İkinci Meselesinde ise: “Ahirzamanın dehşetli bir şahsı, sabah kalkar; alnında هَذَا كَافِرٌ yazılmış bulunur. Allahu a’lem bissavab bunun bir tevili şudur ki: O Süfyan, kendi başına Frenklerin serpuşunu koyup herkese de giydirir. Fakat, cebr-i kanun ile tamim ettiğinden o serpuş dahi secdeye gittiği için inşaallah ihtida eder. Herkes _yalnız istemeyerek_ bunu giymekle kâfir olmaz.” denilmektedir.

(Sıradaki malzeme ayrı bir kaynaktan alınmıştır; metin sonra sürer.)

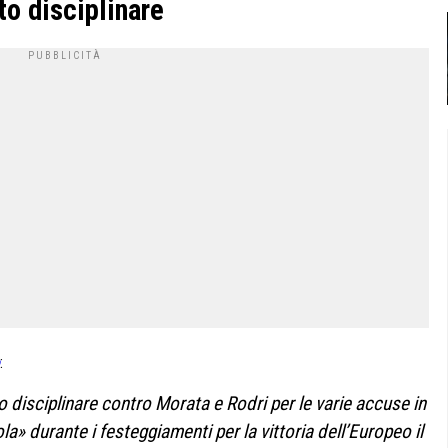
to disciplinare
:
disciplinare contro Morata e Rodri per le varie accuse in
ola» durante i festeggiamenti per la vittoria dell’Europeo il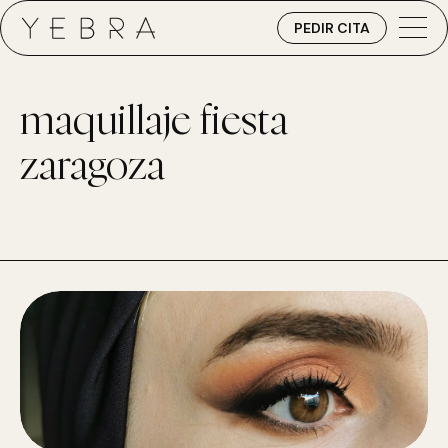
PEDIR CITA
maquillaje fiesta
zaragoza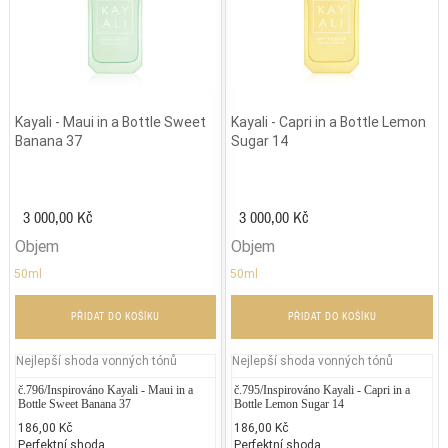
Kayali - Maui in a Bottle Sweet
Kayali - Capri in a Bottle Lemon
Banana 37
Sugar 14
3 000,00 Kč
3 000,00 Kč
Objem
Objem
50ml
50ml
PŘIDAT DO KOŠÍKU
PŘIDAT DO KOŠÍKU
Nejlepší shoda vonných tónů
Nejlepší shoda vonných tónů
č.796/Inspirováno Kayali - Maui in a
č.795/Inspirováno Kayali - Capri in a
Bottle Sweet Banana 37
Bottle Lemon Sugar 14
186,00 Kč
186,00 Kč
Perfektní shoda
Perfektní shoda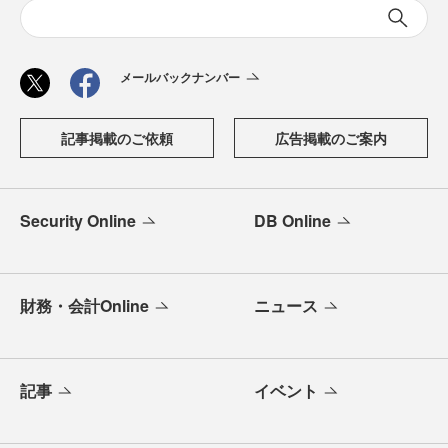
メールバックナンバー
記事掲載のご依頼
広告掲載のご案内
Security Online
DB Online
財務・会計Online
ニュース
記事
イベント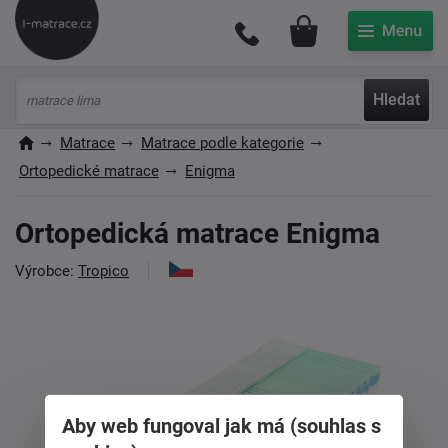
Můj účet
Hledat
Matrace
Matrace podle kategorie
Ortopedické matrace
Enigma
Ortopedická matrace Enigma
Výrobce:
Tropico
Aby web fungoval jak má (souhlas s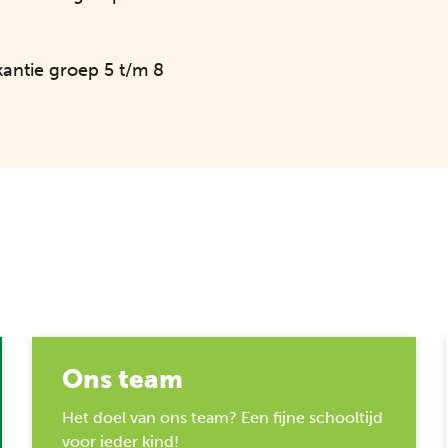
antie groep 5 t/m 8
Ons team
Het doel van ons team? Een fijne schooltijd
voor ieder kind!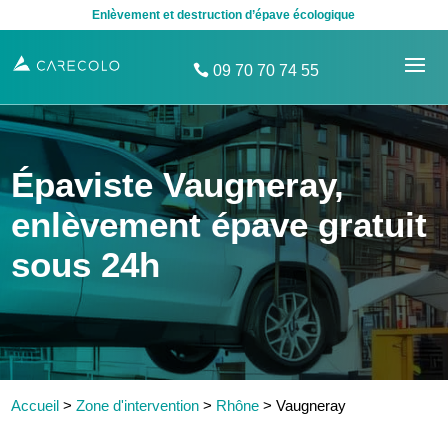
Enlèvement et destruction d’épave écologique
09 70 70 74 55
Épaviste Vaugneray,
enlèvement épave gratuit
sous 24h
Accueil
>
Zone d'intervention
>
Rhône
>
Vaugneray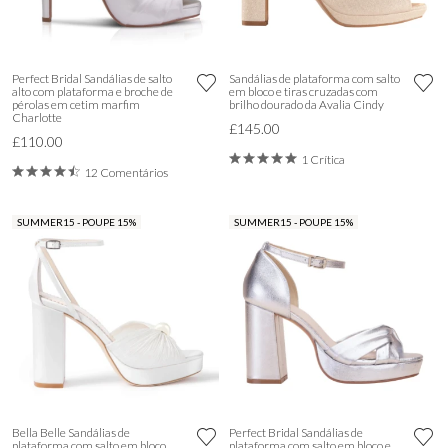
Perfect Bridal Sandálias de salto
Sandálias de plataforma com salto
alto com plataforma e broche de
em bloco e tiras cruzadas com
pérolas em cetim marfim
brilho dourado da Avalia Cindy
Charlotte
£145.00
£110.00
1 Crítica
12 Comentários
SUMMER15 - POUPE 15%
SUMMER15 - POUPE 15%
Bella Belle Sandálias de
Perfect Bridal Sandálias de
plataforma com salto em bloco
plataforma com salto em bloco e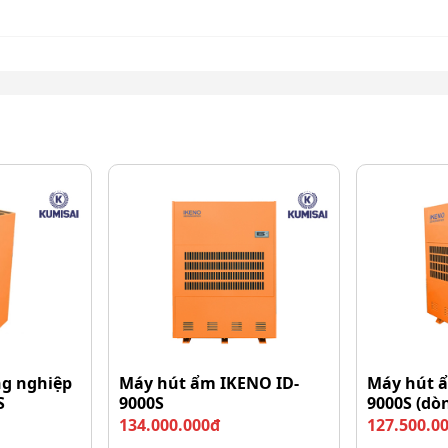
g nghiệp
Máy hút ẩm IKENO ID-
Máy hút 
S
9000S
9000S (dò
gọn, cầm vừa tay
134.000.000đ
127.500.0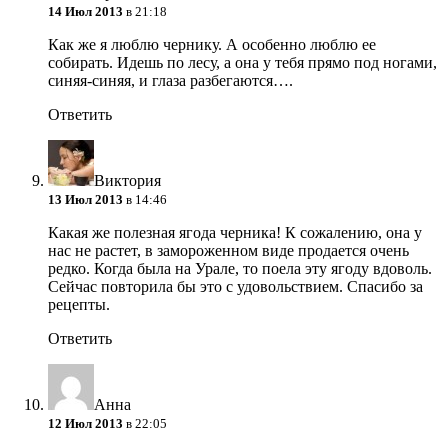
14 Июл 2013
в 21:18
Как же я люблю чернику. А особенно люблю ее
собирать. Идешь по лесу, а она у тебя прямо под ногами,
синяя-синяя, и глаза разбегаются….
Ответить
Виктория
13 Июл 2013
в 14:46
Какая же полезная ягода черника! К сожалению, она у
нас не растет, в замороженном виде продается очень
редко. Когда была на Урале, то поела эту ягоду вдоволь.
Сейчас повторила бы это с удовольствием.
Спасибо за
рецепты.
Ответить
Анна
12 Июл 2013
в 22:05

Dördüncü Meselesinde: “Rivayette vardır ki: ‘Ahirzamanda Allah Allah diyecek kalmaz.’ 1 ﻻَيَعْلَمُ الْغَىْبَ اِﻻَّ اللّٰهُ bunun bir tevili şu olmak gerektir ki: Allah, Allah deyip zikreden tekyeler, zikirhaneler, medreseler kapanacak ve ezan ve kamet gibi şeairde, ismullah yerine başka isim konulacak.” denilmektedir.
Yedinci Mesele: “Rivayette vardır ki: ‘Süfyan büyük bir âlim olacak. İlmi ile dalâlete düşer. Ve çok âlimler ona tabi olacaklar’ الْعِلْمُ عِنْدَ اللَّهِ bunun bir tevili şudur ki: Başka padişahlar gibi; –ya kudret veya kabile ve aşiret veya cesaret ve servet gibi– vasıta-yı saltanat olmadığı halde, zekâvetiyle ve fenniyle ve siyasî ilmiyle o mevkii kazanır ve aklı ile çok âlimlerin akıllarını teshir eder; etrafında fetvacı yapar. Ve çok muallimleri kendine taraftar eder. Ve din derslerinden tecerrüd eden maarifi rehber edip tamime şiddetle çalışır.” denilmektedir.
Yirmi Meselenin tetimmesi olarak yazılan üç meselenin birincisi: “Rivayetlerde, Hazret-i İsa'ya (a.s.) Mesih namı verildiği gibi; her iki Deccala dahi mesih namı verilmiş. Ve bütün rivayetlerde
مِنْ فِتْنَةِ الْمَسِيحِ الدَّجَّالِ مِنْ فِتْنَةِ الْمَسِيحِ الدَّجَّالِ
denilmiş, bunun hikmet ve tevili nedir?”